Seu Costa e dona Maria

Osmar Silva *

Eu a conheci há mais de onze anos, seguramente. É uma preta velha, de idade indefinível, uma relíquia humana do tempo da escravatura, quando a babá transferia toda a imensa ternura do seu coração, para os filhos do Sinhô. E fazia suas as tristezas e as alegrias da Sinhazinha e babava-se de ingênuo orgulho com as façanhas do Sinhô Moço. Ela vem de uma época em que um fio de cabelo era documento de honestidade e a decência tinha um sentido diferente! E, embora viva da caridade de alguns, conserva aquela dignidade que era o apanágio de outras gerações e que hoje, na baixa constante dos títulos de nobreza de caráter, é tida como falso orgulho.

A preta velha aceita esmolas, mas não estende a mão à caridade pública. Alta, magra, o rosto anguloso, capengando um pouco à perna esquerda, pode ser vista diariamente na Rua Conselheiro Mafra.

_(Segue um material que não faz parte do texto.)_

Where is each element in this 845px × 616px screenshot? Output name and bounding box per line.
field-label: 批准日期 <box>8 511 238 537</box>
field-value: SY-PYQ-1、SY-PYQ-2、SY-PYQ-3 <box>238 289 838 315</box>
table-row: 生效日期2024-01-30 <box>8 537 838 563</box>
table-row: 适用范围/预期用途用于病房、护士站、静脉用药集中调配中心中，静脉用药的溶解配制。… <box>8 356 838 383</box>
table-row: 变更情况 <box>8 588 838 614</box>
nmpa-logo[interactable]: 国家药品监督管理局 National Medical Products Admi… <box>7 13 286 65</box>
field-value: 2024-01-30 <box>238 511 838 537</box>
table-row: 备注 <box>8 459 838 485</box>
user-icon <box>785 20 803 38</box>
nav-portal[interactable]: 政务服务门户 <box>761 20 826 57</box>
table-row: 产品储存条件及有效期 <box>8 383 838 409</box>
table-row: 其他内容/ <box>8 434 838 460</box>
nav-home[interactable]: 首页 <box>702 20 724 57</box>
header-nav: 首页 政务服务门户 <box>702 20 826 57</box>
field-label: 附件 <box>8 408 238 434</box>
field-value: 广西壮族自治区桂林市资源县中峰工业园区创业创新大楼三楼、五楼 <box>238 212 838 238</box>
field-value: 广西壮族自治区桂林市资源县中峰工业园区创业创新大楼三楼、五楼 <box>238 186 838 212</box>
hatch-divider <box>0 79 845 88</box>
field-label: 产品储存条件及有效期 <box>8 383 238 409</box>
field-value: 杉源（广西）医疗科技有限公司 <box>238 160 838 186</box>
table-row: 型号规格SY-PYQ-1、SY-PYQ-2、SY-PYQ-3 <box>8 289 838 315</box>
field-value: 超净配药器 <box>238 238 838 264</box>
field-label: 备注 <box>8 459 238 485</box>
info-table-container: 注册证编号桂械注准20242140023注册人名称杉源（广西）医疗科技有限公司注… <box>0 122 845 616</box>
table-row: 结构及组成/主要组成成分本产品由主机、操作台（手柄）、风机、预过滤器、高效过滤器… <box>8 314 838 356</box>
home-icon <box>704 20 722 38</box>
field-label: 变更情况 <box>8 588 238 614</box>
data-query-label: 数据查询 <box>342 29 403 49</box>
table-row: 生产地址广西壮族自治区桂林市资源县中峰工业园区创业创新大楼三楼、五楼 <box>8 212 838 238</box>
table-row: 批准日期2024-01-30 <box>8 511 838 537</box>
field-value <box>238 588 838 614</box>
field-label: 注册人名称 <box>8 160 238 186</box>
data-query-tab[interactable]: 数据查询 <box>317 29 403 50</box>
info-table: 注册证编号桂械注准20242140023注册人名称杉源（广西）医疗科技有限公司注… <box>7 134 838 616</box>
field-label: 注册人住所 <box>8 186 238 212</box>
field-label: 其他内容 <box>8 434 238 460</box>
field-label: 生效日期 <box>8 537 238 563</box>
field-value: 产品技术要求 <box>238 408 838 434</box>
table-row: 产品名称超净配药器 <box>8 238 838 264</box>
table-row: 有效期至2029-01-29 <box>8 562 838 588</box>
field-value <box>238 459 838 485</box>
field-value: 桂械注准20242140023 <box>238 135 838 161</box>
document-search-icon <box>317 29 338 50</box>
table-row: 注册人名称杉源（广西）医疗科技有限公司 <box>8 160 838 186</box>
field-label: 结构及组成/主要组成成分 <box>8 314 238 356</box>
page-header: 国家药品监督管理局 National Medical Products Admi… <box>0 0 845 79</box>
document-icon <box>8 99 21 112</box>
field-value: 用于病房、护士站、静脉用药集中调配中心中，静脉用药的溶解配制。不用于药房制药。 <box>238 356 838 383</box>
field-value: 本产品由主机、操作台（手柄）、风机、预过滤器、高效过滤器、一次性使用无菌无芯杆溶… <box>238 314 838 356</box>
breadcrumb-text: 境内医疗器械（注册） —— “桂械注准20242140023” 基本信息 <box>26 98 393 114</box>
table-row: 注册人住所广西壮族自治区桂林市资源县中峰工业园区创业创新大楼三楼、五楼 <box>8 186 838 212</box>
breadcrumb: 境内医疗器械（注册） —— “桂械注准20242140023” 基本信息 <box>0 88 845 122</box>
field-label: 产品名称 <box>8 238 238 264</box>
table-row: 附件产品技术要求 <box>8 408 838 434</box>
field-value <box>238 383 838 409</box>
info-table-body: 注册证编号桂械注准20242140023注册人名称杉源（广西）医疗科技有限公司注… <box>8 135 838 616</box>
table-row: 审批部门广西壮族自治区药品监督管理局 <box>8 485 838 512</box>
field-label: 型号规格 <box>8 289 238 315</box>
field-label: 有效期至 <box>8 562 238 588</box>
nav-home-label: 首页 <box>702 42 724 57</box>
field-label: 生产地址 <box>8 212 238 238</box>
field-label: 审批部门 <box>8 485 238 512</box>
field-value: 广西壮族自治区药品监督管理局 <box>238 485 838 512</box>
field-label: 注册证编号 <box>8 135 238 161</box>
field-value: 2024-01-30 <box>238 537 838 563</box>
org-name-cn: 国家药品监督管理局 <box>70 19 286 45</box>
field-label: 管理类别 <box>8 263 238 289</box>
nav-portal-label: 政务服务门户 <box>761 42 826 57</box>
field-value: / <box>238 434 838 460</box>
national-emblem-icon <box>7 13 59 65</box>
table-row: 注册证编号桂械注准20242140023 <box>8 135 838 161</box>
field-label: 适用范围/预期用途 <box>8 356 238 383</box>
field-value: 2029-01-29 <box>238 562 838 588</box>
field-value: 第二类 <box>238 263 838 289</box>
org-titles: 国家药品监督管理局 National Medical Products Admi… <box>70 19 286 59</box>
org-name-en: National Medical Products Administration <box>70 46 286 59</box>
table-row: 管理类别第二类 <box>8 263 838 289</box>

De onde vem e para onde vai, não sei, mas eu a vejo sempre com simpatia e já me habituei aos seu cumprimento invariável: “Como vai, seu Costa?”

Eu que sempre a chamei de dona Maria, faço-lhe, quando posso, presente de uma modesta nota representando alguns desvalorizados cruzeiros.

Dona Maria não pede a esmola, mas eu, que a conheço há tanto tempo, sei que o seu “Como vai, seu Costa?” equivale a pergunta: “Tem uma esmolinha pra mim?”

Há mais de onze anos ela me chama de seu Costa, sem qualquer protesto de minha parte, mas, outro dia, decidi esclarecer o assunto.

Chamei-a, quando passava, e disse-lhe: “Dona Maria, tenho aqui uma lembrança para a senhora, mas de hoje em diante não me chame de seu Costa: meu nome é Osmar Silva.

Ela me olhou e sorriu, dizendo: “Que engraçado, meu filho! Meu nome também não é Maria. Eu me chamo Francisca e pode deixar que não chamarei mais o senhor de seu Costa”.

Obrigado, dona Maria, disse-lhe ao sair e ela, seguindo seu caminho, respondeu: “Até logo, seu Costa”.

Estou escrevendo esta crônica e rindo! Rindo da inutilidade de nossa conversa. Porque eu continuei sendo, para ela, o seu Costa e ela continua sendo, para mim, a dona Maria.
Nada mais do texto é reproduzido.